New pre-clinical data from Alnylam Pharmaceuticals' ALN-VSP program presented

Alnylam Pharmaceuticals, Inc. (Nasdaq: ALNY), a leading RNAi therapeutics company, today announced new pre-clinical data from its ALN-VSP program presented at the AACR-NCI-EORTC Molecular Targets and Cancer Therapeutics International conference being held November 15 - 19, 2009 in Boston, Mass. ALN-VSP is an RNAi therapeutic currently in a Phase I clinical trial for the treatment of liver cancers, including hepatocellular carcinoma (HCC) and other solid tumors with liver involvement. The new data demonstrated robust anti-tumor activity in orthotopic liver tumor models comprised of both HCC- and colorectal cancer-derived cell lines. ALN-VSP was also shown to act on disseminated tumors outside of the liver. Further, in addition to anti-proliferative effects, studies showed that ALN-VSP exerts a potent anti-angiogenic effect on tumors.

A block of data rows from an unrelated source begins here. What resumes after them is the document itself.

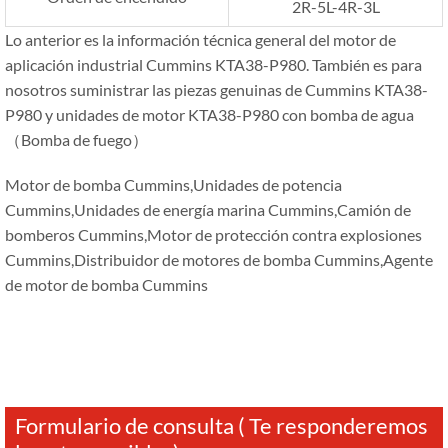
2R-5L-4R-3L
Lo anterior es la información técnica general del motor de
aplicación industrial Cummins KTA38-P980. También es para
nosotros suministrar las piezas genuinas de Cummins KTA38-
P980 y unidades de motor KTA38-P980 con bomba de agua
（Bomba de fuego）
Motor de bomba Cummins,Unidades de potencia
Cummins,Unidades de energía marina Cummins,Camión de
bomberos Cummins,Motor de protección contra explosiones
Cummins,Distribuidor de motores de bomba Cummins,Agente
de motor de bomba Cummins
Formulario de consulta ( Te responderemos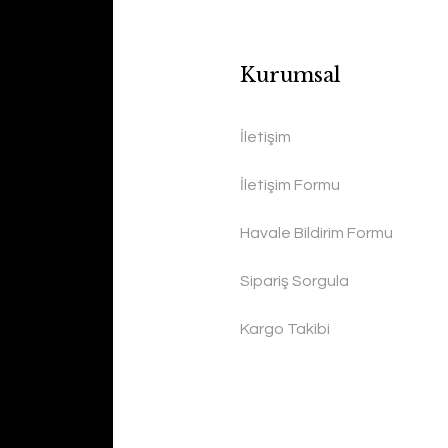
Kurumsal
İletişim
İletişim Formu
Havale Bildirim Formu
Sipariş Sorgula
Kargo Takibi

“ALN-VSP is Alnylam’s first systemic RNAi program, as well as our first clinical program in an oncology indication,” said Dinah Sah, Ph.D., Vice President Research, CNS and Oncology at Alnylam. “This RNAi therapeutic targets two well-validated genes critical for tumor cell proliferation and survival, an attractive strategy supported by these current data for the advancement of novel anti-cancer medicines. Meanwhile, we are making continued progress in our Phase I clinical trial with ALN-VSP having now enrolled a significant portion of the study across multiple dose cohorts, and look forward to sharing preliminary results in mid-2010.”

ALN-VSP is an RNAi therapeutic comprised of two small interfering RNAs (siRNAs) formulated in a lipid nanoparticle (LNP) and designed to target two genes critical in the growth and survival of cancer cells: kinesin spindle protein, or KSP, required for tumor cell proliferation; and vascular endothelial growth factor, or VEGF, required for blood vessel formation to sustain tumor growth. The pre-clinical studies were performed using ALN-VSP in an orthotopic liver tumor model utilizing either human HCC cells or human colorectal carcinoma cells. In a poster titled “Development of ALN-VSP: an RNAi Therapeutic for Liver Malignancies,” Alnylam scientist Dr. Iva Toudjarska, presented the following data:

• ALN-VSP-mediated silencing of KSP in both HCC and colorectal carcinoma models, resulting in the accumulation in tumor cells of aberrant mitotic figures, also known as monoasters, a hallmark of KSP inhibition;
• monoaster formation in tumor cells within lymph node metastases derived from the orthotopic liver tumors, demonstrating the ability of LNPs in general, and ALN-VSP in particular, to achieve effective delivery in extra-hepatic tumor sites;
• marked anti-angiogenic effects resulting from ALN-VSP treatment, including reductions in both tumor microvessel density and intratumoral hemorrhage; and
• similar anti-angiogenic results with an LNP containing only the VEGF siRNA, demonstrating that the vascular effects are due to VEGF silencing.

“We are very encouraged by these new results, as they show anti-tumor activity for ALN-VSP in both primary and metastatic disease settings,” said David Bumcrot, Ph.D., Director, Research at Alnylam. “Importantly, these new studies demonstrate anti-tumor activity in extra-hepatic tumors, highlighting the potential for effective delivery of siRNAs to sites beyond the liver. These new results also confirm the anti-angiogenic effects of ALN-VSP, providing continued support for our dual-targeting strategy.”

ALN-VSP is currently in a Phase I multicenter, open-label, dose-escalation trial to evaluate the safety, tolerability, pharmacokinetics, and pharmacodynamics of ALN-VSP in patients with advanced solid tumors with liver involvement, including HCC. Alnylam has enrolled a significant number of patients across multiple dose cohorts in the Phase I trial, and expects to present preliminary data from the Phase I trial in mid-2010. ALN-VSP is formulated in an LNP, also known as SNALP, in collaboration with Tekmira Pharmaceuticals Corporation.